**Exercise prompt**
From the records below, set down exactly the lines starting with the line that contains "Soru: Metnin konusunu yazınız. Okuma öncesi" and going on through the line that contains "108-109-110-111. Sayfa Cevapları". Nothing else is wanted.

─── Listed entries

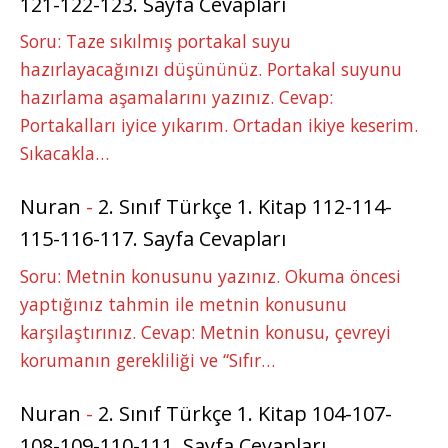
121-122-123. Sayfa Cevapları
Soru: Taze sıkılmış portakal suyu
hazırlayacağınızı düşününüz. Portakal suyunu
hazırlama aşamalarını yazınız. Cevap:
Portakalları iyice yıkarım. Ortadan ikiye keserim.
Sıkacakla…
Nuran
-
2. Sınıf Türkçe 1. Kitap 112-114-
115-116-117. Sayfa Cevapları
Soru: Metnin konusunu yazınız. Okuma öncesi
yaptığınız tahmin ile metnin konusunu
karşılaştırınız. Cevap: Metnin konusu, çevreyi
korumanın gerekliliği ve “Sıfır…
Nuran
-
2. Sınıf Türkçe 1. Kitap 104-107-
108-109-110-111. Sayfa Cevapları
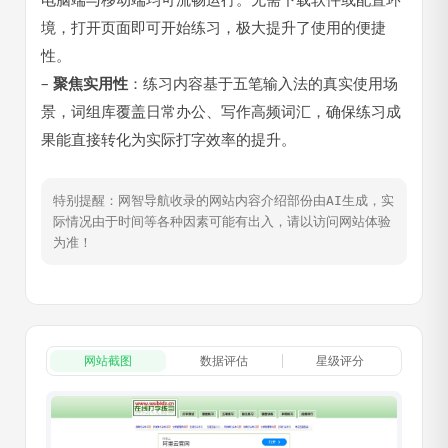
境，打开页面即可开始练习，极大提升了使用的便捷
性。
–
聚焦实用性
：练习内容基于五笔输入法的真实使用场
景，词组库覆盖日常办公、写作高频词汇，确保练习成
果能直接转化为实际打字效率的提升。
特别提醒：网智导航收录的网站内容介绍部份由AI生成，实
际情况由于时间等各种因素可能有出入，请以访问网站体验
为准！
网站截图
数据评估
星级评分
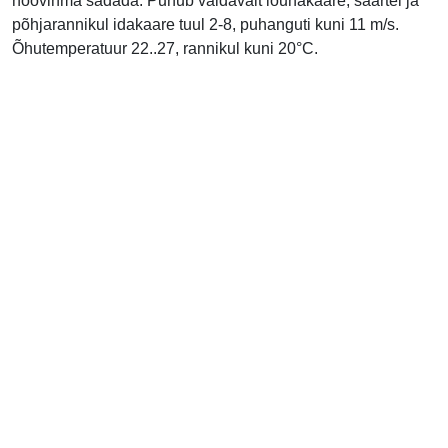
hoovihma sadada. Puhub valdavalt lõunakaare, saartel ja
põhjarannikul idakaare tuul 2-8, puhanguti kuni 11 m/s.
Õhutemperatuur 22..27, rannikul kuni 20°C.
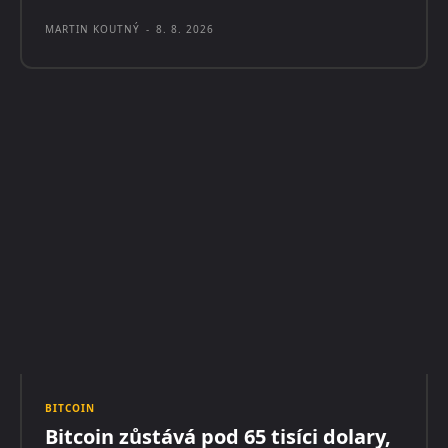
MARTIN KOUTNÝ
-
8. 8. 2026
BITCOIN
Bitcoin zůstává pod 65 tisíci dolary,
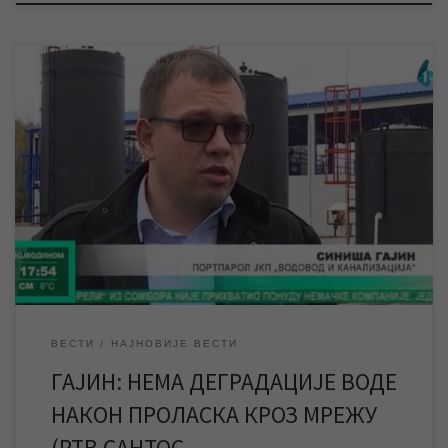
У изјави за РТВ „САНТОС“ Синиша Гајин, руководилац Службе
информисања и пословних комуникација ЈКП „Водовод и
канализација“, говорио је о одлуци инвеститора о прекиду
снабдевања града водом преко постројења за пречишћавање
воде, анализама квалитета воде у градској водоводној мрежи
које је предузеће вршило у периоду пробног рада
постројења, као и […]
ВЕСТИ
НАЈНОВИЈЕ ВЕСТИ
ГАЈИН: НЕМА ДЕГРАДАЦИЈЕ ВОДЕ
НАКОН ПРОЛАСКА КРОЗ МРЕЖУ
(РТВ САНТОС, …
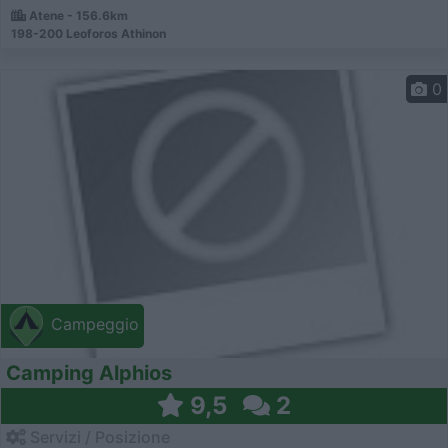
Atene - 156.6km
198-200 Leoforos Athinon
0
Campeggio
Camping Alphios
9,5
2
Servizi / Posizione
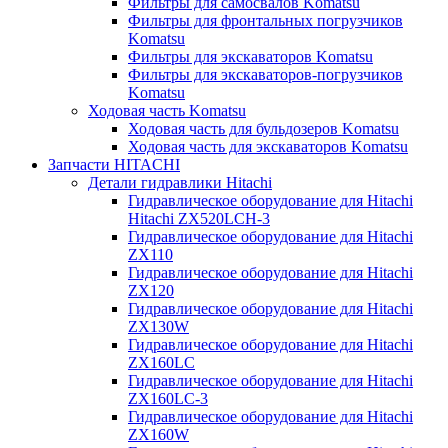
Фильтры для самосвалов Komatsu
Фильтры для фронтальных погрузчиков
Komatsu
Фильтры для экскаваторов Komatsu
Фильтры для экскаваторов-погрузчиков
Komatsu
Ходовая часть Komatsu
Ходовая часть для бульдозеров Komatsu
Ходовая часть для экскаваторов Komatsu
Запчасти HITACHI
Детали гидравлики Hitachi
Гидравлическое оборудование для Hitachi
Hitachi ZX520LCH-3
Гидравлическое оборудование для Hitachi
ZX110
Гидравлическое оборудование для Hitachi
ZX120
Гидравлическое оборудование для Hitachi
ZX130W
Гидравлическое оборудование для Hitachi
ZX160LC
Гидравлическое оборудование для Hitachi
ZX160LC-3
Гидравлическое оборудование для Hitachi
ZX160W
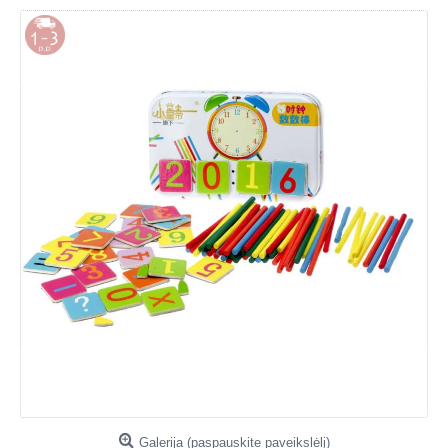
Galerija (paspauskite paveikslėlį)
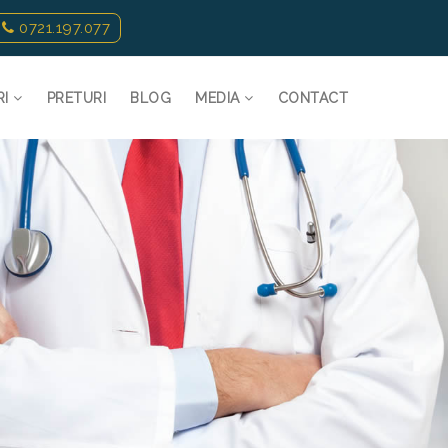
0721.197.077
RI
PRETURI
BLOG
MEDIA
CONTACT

──────

**Exercise answer**
Soru: Metnin konusunu yazınız. Okuma öncesi
yaptığınız tahmin ile metnin konusunu
karşılaştırınız. Cevap: Metnin konusu, çevreyi
korumanın gerekliliği ve “Sıfır…
Nuran
-
2. Sınıf Türkçe 1. Kitap 104-107-
108-109-110-111. Sayfa Cevapları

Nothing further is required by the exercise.